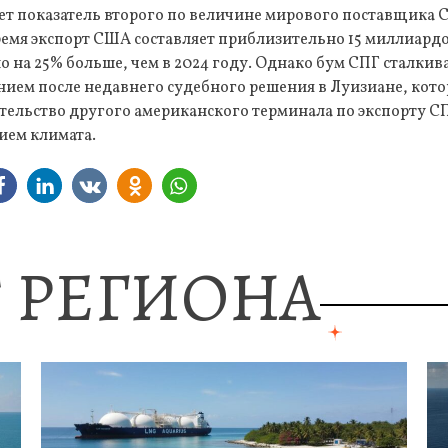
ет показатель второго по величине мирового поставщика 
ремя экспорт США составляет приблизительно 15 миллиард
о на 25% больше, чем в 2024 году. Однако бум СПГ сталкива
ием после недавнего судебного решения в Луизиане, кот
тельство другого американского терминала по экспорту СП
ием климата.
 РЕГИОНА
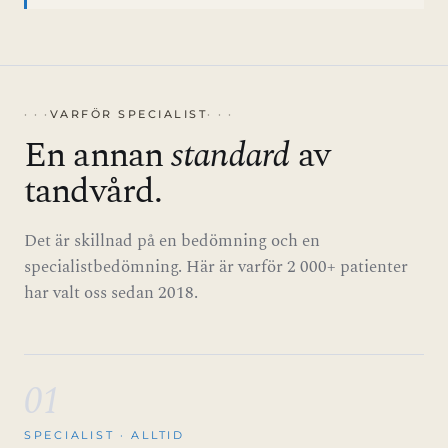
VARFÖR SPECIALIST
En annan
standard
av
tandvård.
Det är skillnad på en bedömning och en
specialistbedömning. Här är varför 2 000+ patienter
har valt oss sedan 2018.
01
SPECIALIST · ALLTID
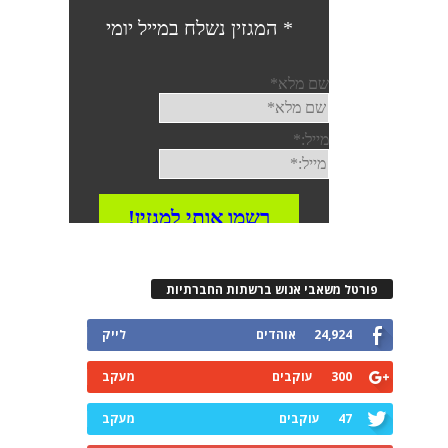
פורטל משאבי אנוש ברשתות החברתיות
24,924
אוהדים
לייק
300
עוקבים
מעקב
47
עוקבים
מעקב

+ + +

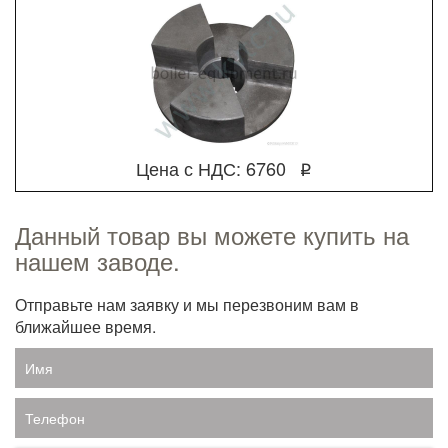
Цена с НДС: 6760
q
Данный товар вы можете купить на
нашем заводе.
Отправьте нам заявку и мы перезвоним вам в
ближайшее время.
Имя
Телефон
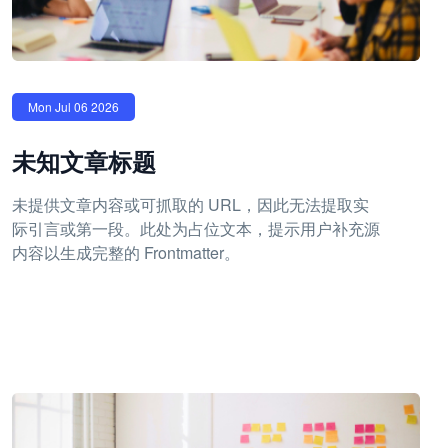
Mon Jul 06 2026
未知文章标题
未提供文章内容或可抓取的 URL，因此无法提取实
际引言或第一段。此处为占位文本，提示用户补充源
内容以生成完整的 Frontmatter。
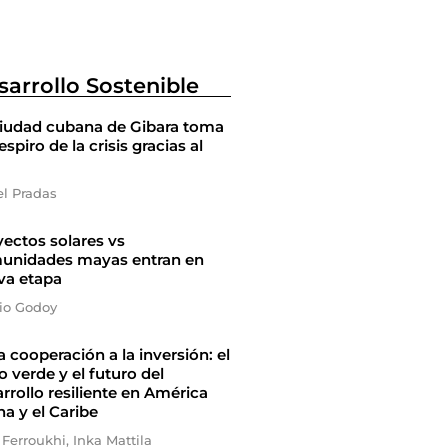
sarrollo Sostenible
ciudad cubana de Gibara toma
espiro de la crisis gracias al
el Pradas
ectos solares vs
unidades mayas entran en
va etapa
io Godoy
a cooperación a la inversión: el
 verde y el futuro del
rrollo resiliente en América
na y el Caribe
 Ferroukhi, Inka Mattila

+ + +

= Exercise description =
From the material above, set down exactly the lines between the line holding "sarrollo Sostenible" and the line holding "Ferroukhi, Inka Mattila", inclusive. Include nothing else.

= Solution =
sarrollo Sostenible
ciudad cubana de Gibara toma
espiro de la crisis gracias al
el Pradas
ectos solares vs
unidades mayas entran en
va etapa
io Godoy
a cooperación a la inversión: el
 verde y el futuro del
rrollo resiliente en América
na y el Caribe
 Ferroukhi, Inka Mattila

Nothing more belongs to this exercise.